* [Exercise details]: When you transcribe the entries, reproduce every character and exclude the images.

---- Materials provided

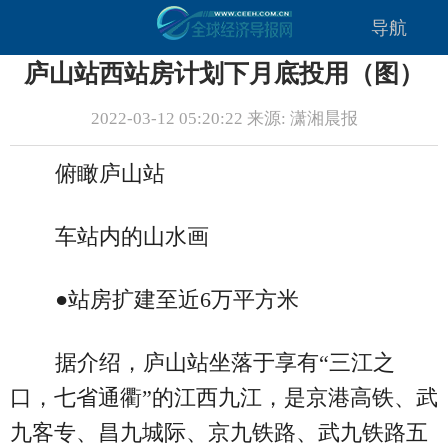
导航
庐山站西站房计划下月底投用（图）
2022-03-12 05:20:22 来源: 潇湘晨报
俯瞰庐山站
车站内的山水画
●站房扩建至近6万平方米
据介绍，庐山站坐落于享有“三江之
口，七省通衢”的江西九江，是京港高铁、武
九客专、昌九城际、京九铁路、武九铁路五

--------

* [Solution to this problem]:
导航
庐山站西站房计划下月底投用（图）
2022-03-12 05:20:22 来源: 潇湘晨报
俯瞰庐山站
车站内的山水画
●站房扩建至近6万平方米
据介绍，庐山站坐落于享有“三江之
口，七省通衢”的江西九江，是京港高铁、武
九客专、昌九城际、京九铁路、武九铁路五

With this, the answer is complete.